Oui, en principe. Un investisseur étranger peut créer ou détenir un projet dans le cadre de la loi sur l’investissement et de ses modifications, notamment le décret n°114 de 2025. La réalisation du projet reste soumise aux licences, contrôles, impôts, frais et autorisations sectorielles applicables.

Un investisseur étranger doit-il obligatoirement avoir un associé syrien ?

La propriété étrangère à 100 % des projets est présentée comme possible dans le cadre du décret n°114 de 2025, avec suppression des partenariats obligatoires pour les projets visés. Il faut toutefois vérifier les règles particulières et autorisations applicables à l’activité concernée.

Quelle forme juridique choisir pour un business en ligne ?

Les formes prévues comprennent notamment la société en nom collectif, la société en commandite, la société à responsabilité limitée, la société unipersonnelle à responsabilité limitée, la société par actions, la société holding, la société étrangère ou extérieure et la société en participation. Le choix dépend de la configuration du projet et doit être confirmé selon l’activité et les exigences applicables.

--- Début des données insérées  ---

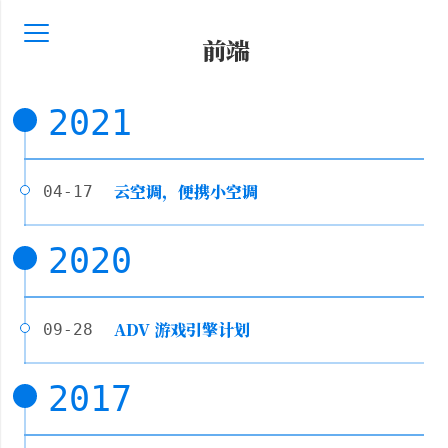
前端
2021
云空调，便携小空调
04-17
2020
ADV 游戏引擎计划
09-28
2017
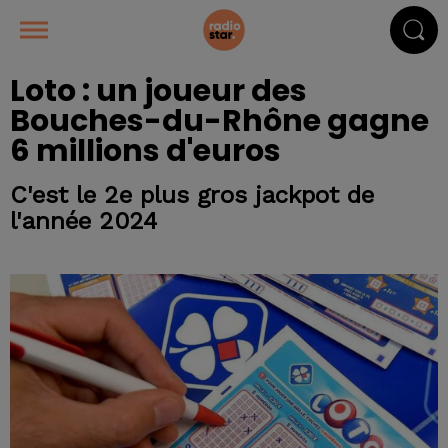
Loto : un joueur des
Bouches-du-Rhône gagne
6 millions d'euros
C'est le 2e plus gros jackpot de
l'année 2024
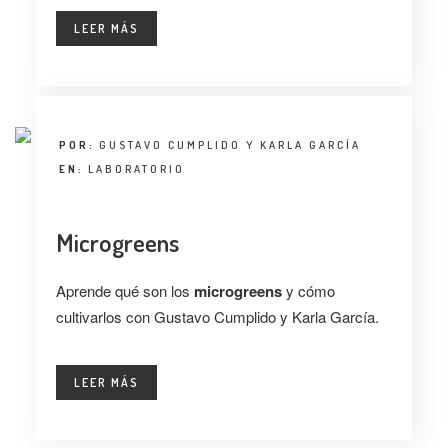
LEER MÁS
POR:
GUSTAVO CUMPLIDO Y KARLA GARCÍA
EN:
LABORATORIO
Microgreens
Aprende qué son los
microgreens
y cómo
cultivarlos con Gustavo Cumplido y Karla García.
LEER MÁS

Quel capital minimum faut-il prévoir ?

Aucun capital minimum général fiable et actualisé n’a été confirmé pour toutes les formes de sociétés. Les exigences peuvent dépendre de la forme juridique, de l’activité et des textes d’application. Il est donc préférable de vérifier ce point pour la structure précise envisagée plutôt que de retenir un montant général.

Combien de temps faut-il pour créer une société ?

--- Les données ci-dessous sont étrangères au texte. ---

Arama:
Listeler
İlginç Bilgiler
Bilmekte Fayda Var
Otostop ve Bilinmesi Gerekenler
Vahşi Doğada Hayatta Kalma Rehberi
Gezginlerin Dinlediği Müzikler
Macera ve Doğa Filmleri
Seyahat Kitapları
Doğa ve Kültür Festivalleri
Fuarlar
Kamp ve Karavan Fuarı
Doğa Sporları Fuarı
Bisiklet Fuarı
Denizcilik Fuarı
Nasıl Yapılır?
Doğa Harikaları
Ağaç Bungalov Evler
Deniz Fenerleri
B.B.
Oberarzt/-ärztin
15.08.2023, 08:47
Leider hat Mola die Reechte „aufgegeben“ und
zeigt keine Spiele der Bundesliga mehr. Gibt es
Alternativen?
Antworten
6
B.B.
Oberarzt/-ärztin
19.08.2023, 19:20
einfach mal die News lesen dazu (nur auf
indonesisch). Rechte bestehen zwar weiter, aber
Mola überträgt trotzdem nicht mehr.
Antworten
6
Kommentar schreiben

Aucun délai officiel général actualisé n’est publié. Les demandes peuvent être déposées et suivies via le portail électronique des sociétés, mais aucun délai standard de traitement n’est annoncé. Un ancien repère évoquait environ seize jours cumulés pour plusieurs formalités d’une société à responsabilité limitée à Damas, sans garantir le délai d’une procédure actuelle.